SSO operators inflicted fire damage on Russian positions and personnel using FPV drones and a 122 mm D-30 howitzer.

 My second trip to Ukraine was to deliver humanitarian aid to people on the front and to evacuate refugees. At times, the other volunteers and I were caught under Russian artillery barrages. I spoke to refugees from various Russian-speaking regions of Ukraine that were under Russian attack. Many refugees were homeless and living in shelters as their homes had been destroyed by Russian shelling.


 There was one man whose story stayed with me. He had spoken Russian all his life, had many Russian friends, and even spent some of his best years serving in the Soviet army in Russia. But when the war broke out and Russia began bombing the civilian Ukrainian population, everything changed.

 He told me of a phone call he made to his Russian friends at the start of the war, desperately trying to make them understand the horror that was being inflicted upon Ukraine. But they brushed off his concerns, telling him not to worry and that Russia was simply "cleansing the Nazis from among them." He was confused, asking "What Nazis?
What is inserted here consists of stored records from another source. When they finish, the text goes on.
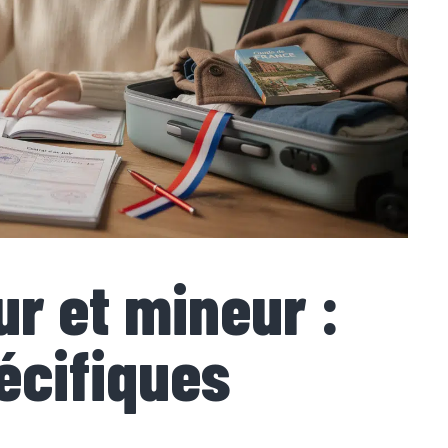
ur et mineur :
écifiques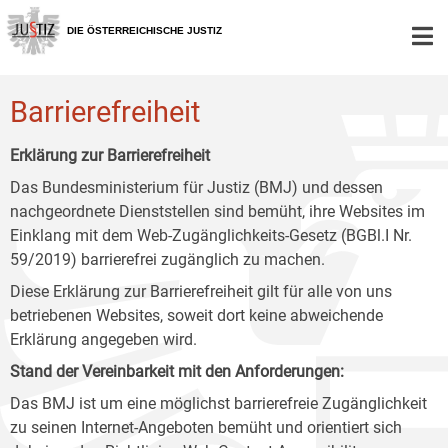
Zur
Zum
Zum
Hauptnavigation
Inhalt
Untermenü
DIE ÖSTERREICHISCHE JUSTIZ
[1]
[2]
[3]
Barrierefreiheit
Erklärung zur Barrierefreiheit
Das Bundesministerium für Justiz (BMJ) und dessen
nachgeordnete Dienststellen sind bemüht, ihre Websites im
Einklang mit dem Web-Zugänglichkeits-Gesetz (BGBl.I Nr.
59/2019) barrierefrei zugänglich zu machen.
Diese Erklärung zur Barrierefreiheit gilt für alle von uns
betriebenen Websites, soweit dort keine abweichende
Erklärung angegeben wird.
Stand der Vereinbarkeit mit den Anforderungen:
Das BMJ ist um eine möglichst barrierefreie Zugänglichkeit
zu seinen Internet-Angeboten bemüht und orientiert sich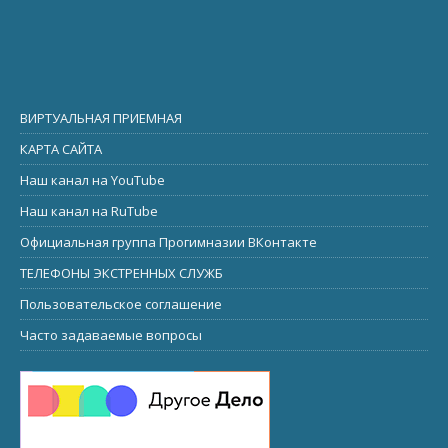
ВИРТУАЛЬНАЯ ПРИЕМНАЯ
КАРТА САЙТА
Наш канал на YouTube
Наш канал на RuTube
Официальная группа Прогимназии ВКонтакте
ТЕЛЕФОНЫ ЭКСТРЕННЫХ СЛУЖБ
Пользовательское соглашение
Часто задаваемые вопросы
The women and children?" He told me that he now hopes that his grandchildren will never befriend a Russian. This man's story is just one of the many that I encountered during my time there.

 This story exemplifies the devastating impact of war on individuals, relationships and communities. The trauma will persist for generations, even after this war ends.
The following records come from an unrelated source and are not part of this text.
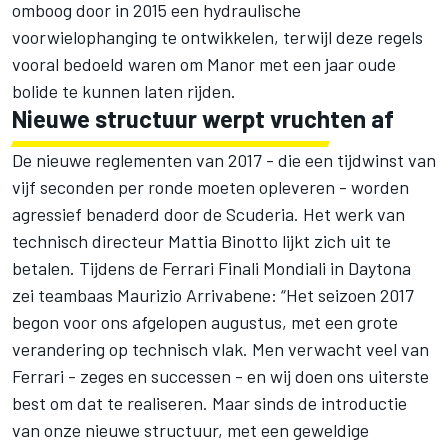
omboog door in 2015 een hydraulische
voorwielophanging te ontwikkelen, terwijl deze regels
vooral bedoeld waren om Manor met een jaar oude
bolide te kunnen laten rijden.
Nieuwe structuur werpt vruchten af
De nieuwe reglementen van 2017 - die een tijdwinst van
vijf seconden per ronde moeten opleveren - worden
agressief benaderd door de Scuderia. Het werk van
technisch directeur Mattia Binotto lijkt zich uit te
betalen. Tijdens de Ferrari Finali Mondiali in Daytona
zei teambaas Maurizio Arrivabene: “Het seizoen 2017
begon voor ons afgelopen augustus, met een grote
verandering op technisch vlak. Men verwacht veel van
Ferrari - zeges en successen - en wij doen ons uiterste
best om dat te realiseren. Maar sinds de introductie
van onze nieuwe structuur, met een geweldige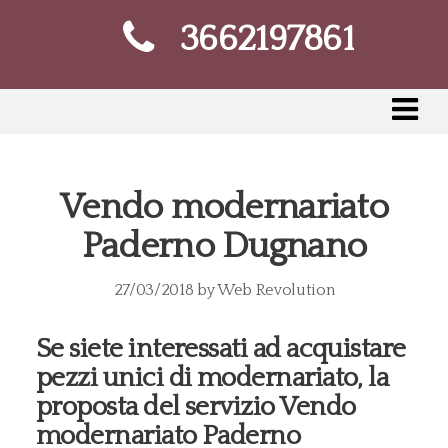
3662197861
Vendo modernariato
Paderno Dugnano
27/03/2018
by
Web Revolution
Se siete interessati ad acquistare
pezzi unici di modernariato, la
proposta del servizio Vendo
modernariato Paderno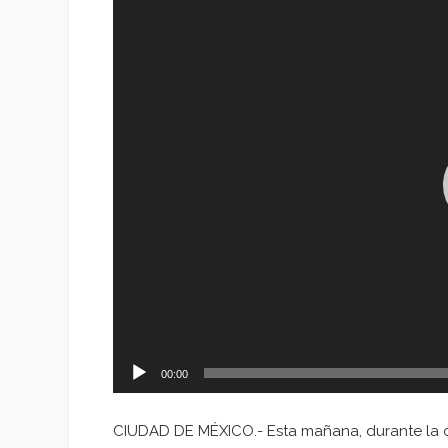
de
vídeo
00:00
CIUDAD DE MÉXICO.- Esta mañana, durante la 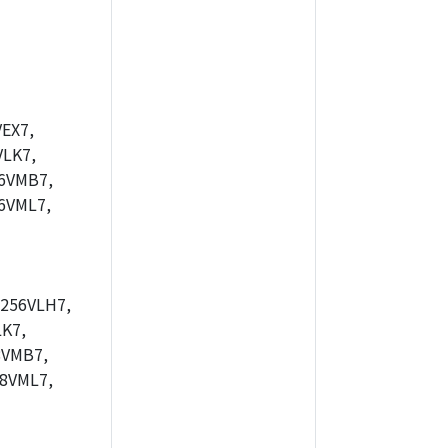
EX7,
LK7,
6VMB7,
6VML7,
256VLH7,
K7,
8VMB7,
8VML7,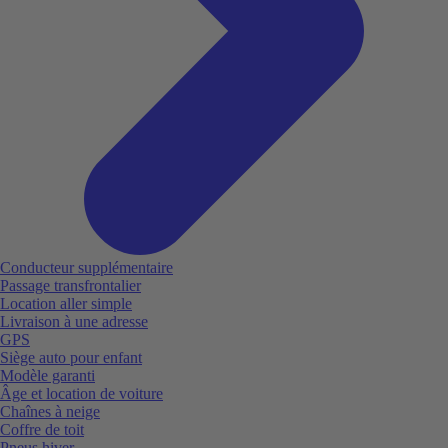
Conducteur supplémentaire
Passage transfrontalier
Location aller simple
Livraison à une adresse
GPS
Siège auto pour enfant
Modèle garanti
Âge et location de voiture
Chaînes à neige
Coffre de toit
Pneus hiver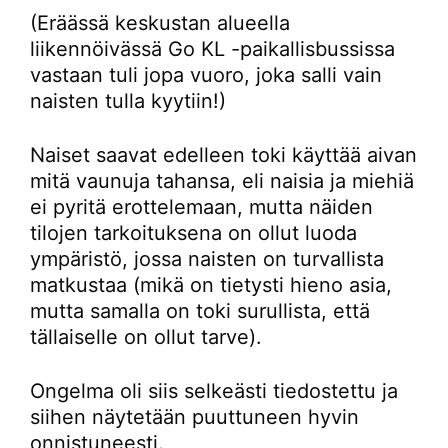
(Eräässä keskustan alueella
liikennöivässä Go KL -paikallisbussissa
vastaan tuli jopa vuoro, joka salli vain
naisten tulla kyytiin!)
Naiset saavat edelleen toki käyttää aivan
mitä vaunuja tahansa, eli naisia ja miehiä
ei pyritä erottelemaan, mutta näiden
tilojen tarkoituksena on ollut luoda
ympäristö, jossa naisten on turvallista
matkustaa (mikä on tietysti hieno asia,
mutta samalla on toki surullista, että
tällaiselle on ollut tarve).
Ongelma oli siis selkeästi tiedostettu ja
siihen näytetään puuttuneen hyvin
onnistuneesti.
There is a long history in Russia of racism and targeting of the Ukrainian people and culture. For centuries, Russians targeted the Ukrainian language as a way of undermining Ukrainian national identity. Children made fun of my father for speaking Ukrainian, instead of Russian, as a child because the Ukrainian language was often associated with the lower classes. While the Ukrainian language has been prohibited, primarily by Russian leaders, over 130 times in 400 years, Ukrainians now speak it as a badge of honor.


 Ukraine has shown remarkable resilience throughout history in its defiance of Russian and Soviet dominion. This defiance was evident in the leadership of figures like Ivan Mazepa, a free Cossack leader from the 17th century or Vynnychenko’s establishment of the Ukrainian People's Republic in 1917. However, despite its valiant efforts, the free republic was eventually invaded by the Bolsheviks in 1919 and ultimately absorbed into the Soviet Union in 1921.

 Knowing that Ukrainians valued their independence, Stalin viewed the Ukrainians as a threat to the Soviet regime and its non-Ukrainian citizens who were taught to distrust Ukrainians. Stalin arrested thousands of “Ukrainian teachers and intellectuals and removed Ukrainian-language books from schools and libraries.” Anyone with even the smallest connection to Ukrainian nationalism would be arrested, sent to a labor camp or even executed.


 Stalin acted with such fervor because he feared that if Ukraine broke away from the Soviet Union, it would be torn apart by other republics. Stalin tried to obliterate the Ukrainian national identity and nearly ensured its permanent destruction, in order to prevent what he apparently perceived as Ukrainian challenges to Soviet Unity.

 Stalin followed a genocidal strategy by intentionally starving millions of Ukrainians to death, a horrific event known as the Holodomor or "death by hunger." The peak of this atrocity was in June of 1933, when an astounding 28,000 Ukrainians were dying every day. In addition to the widespread death toll, Stalin also imposed a forced assimilation policy by promoting a new Soviet identity and increasing pressure to use the Russian language, further suppressing Ukrainian culture and identity.

 To exacerbate the crisis in Ukraine, after the Holodomor, Stalin swiftly implemented a plan to "repopulate" the regions of Donbas and Crimea with Russians, adding to the demographic and cultural transformation of Ukraine.

 This war is a daily reminder to the Ukrainian people that Russia has relentlessly tried to destroy them and their national identity. Ukrainians are engaging in dialogue about the Holodomor and other historical topics, and this increased awareness plays a role in the re-awakening of Ukrainian identity. Ukrainians are delving deeper into their history, critically examining the traumas endured by their ancestors across generations, and gaining a better understanding of the challenges that persistently confront their nation today.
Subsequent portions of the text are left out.